═══ PROVIDED RECORDS
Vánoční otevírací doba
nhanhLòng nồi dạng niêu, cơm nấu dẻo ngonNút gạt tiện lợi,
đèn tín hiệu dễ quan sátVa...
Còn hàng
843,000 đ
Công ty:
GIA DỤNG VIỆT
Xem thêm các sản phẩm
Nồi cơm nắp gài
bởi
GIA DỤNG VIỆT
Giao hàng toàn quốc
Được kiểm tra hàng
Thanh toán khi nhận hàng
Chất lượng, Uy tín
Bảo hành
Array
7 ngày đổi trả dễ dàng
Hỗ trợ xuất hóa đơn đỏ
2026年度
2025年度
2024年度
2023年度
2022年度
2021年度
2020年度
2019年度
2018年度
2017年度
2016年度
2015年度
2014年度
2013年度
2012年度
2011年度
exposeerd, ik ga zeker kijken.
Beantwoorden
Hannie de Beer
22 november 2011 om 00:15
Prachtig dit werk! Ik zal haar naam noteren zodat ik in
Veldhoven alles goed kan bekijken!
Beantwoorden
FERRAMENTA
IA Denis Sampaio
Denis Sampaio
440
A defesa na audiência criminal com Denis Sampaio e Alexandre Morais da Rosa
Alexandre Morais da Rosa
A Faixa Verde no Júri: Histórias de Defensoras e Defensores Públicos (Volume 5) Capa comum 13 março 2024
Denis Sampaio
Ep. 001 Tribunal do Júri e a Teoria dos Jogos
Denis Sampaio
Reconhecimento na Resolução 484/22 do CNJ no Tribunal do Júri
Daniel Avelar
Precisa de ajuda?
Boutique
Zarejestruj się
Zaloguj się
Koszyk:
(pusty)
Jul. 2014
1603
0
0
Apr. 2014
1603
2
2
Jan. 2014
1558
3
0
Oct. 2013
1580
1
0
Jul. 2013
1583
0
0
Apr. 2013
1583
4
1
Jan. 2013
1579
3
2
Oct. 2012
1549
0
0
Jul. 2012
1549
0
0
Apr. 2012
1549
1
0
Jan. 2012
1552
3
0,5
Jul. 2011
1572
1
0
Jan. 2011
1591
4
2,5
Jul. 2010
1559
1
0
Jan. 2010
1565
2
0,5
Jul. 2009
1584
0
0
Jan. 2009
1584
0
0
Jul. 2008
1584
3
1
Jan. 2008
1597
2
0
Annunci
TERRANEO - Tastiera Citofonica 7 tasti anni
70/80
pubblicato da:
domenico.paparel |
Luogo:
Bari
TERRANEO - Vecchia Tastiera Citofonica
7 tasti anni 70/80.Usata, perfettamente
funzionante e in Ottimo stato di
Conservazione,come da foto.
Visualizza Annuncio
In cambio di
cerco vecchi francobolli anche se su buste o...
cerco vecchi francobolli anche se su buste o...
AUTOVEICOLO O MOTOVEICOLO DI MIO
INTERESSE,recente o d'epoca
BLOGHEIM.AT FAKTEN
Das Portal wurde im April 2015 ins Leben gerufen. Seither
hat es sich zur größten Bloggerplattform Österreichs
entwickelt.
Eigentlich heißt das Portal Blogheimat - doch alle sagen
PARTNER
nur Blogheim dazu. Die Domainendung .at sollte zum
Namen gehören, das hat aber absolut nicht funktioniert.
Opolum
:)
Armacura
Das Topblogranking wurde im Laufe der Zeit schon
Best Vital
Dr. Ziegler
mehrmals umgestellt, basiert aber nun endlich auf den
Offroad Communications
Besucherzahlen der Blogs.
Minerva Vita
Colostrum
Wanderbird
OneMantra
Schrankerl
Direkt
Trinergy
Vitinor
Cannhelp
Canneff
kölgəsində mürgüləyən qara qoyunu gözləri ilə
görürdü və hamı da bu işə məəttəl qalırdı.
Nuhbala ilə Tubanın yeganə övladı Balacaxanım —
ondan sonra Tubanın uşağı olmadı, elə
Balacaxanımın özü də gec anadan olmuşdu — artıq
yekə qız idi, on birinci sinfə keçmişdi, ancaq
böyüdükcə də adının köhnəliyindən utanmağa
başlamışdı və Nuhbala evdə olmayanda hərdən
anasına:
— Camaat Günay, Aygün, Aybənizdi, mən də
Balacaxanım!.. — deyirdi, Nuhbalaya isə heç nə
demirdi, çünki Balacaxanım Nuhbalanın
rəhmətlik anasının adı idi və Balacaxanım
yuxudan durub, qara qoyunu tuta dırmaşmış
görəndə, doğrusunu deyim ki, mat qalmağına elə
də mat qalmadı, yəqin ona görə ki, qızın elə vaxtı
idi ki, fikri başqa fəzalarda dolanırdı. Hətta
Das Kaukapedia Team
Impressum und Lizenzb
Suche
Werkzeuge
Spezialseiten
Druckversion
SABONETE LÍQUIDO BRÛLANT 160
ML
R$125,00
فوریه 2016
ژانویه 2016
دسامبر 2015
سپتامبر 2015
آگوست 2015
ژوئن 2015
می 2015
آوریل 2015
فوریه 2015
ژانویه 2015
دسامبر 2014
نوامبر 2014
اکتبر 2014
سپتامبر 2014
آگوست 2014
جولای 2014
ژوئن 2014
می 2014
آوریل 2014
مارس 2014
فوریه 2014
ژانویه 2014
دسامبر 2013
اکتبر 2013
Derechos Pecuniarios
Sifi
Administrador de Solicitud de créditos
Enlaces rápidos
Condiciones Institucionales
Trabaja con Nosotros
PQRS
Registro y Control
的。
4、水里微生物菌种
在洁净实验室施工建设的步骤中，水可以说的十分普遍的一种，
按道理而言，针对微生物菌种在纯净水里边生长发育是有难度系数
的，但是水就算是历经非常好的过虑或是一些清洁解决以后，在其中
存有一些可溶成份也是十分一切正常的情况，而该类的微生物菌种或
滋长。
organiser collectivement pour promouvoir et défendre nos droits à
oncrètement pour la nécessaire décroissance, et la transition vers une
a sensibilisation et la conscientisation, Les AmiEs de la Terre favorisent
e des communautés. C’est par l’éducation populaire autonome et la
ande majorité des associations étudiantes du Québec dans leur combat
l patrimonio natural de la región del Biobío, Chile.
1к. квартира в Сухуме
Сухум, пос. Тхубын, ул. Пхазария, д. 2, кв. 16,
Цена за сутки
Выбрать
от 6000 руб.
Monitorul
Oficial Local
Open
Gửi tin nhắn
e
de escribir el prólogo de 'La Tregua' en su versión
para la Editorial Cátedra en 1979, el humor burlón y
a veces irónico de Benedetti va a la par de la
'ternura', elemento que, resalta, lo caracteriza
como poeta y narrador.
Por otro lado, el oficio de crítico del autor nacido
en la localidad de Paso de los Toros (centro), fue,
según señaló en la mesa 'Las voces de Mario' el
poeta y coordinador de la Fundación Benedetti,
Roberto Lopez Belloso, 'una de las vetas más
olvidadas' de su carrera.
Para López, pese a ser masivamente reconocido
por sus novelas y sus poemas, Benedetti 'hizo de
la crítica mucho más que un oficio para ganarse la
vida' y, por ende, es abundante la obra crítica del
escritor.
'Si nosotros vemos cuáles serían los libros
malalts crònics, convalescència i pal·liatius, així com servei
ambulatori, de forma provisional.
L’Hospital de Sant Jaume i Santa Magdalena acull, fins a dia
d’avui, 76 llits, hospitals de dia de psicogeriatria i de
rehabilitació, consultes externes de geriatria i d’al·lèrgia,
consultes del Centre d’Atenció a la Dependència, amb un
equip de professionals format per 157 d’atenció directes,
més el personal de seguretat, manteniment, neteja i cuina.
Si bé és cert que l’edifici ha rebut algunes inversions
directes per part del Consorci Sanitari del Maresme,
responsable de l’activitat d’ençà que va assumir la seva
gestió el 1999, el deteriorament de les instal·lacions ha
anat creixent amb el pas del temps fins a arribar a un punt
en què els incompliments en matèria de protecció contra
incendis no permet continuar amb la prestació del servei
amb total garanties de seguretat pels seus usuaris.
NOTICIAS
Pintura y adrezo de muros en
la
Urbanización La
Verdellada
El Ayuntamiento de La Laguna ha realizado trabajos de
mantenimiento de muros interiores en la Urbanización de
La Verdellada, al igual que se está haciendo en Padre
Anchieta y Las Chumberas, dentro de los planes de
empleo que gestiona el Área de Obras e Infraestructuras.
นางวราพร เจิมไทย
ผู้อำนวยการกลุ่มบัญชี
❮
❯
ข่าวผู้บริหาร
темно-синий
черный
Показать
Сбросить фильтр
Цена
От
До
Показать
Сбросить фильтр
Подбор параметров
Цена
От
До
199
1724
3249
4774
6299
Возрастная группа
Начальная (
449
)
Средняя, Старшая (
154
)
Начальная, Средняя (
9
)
══════
**WHAT IS REQUIRED:** Pull every line containing "poeta" out of the data above.

**SOLUTION FOR THIS EXERCISE:**
como poeta y narrador.
poeta y coordinador de la Fundación Benedetti,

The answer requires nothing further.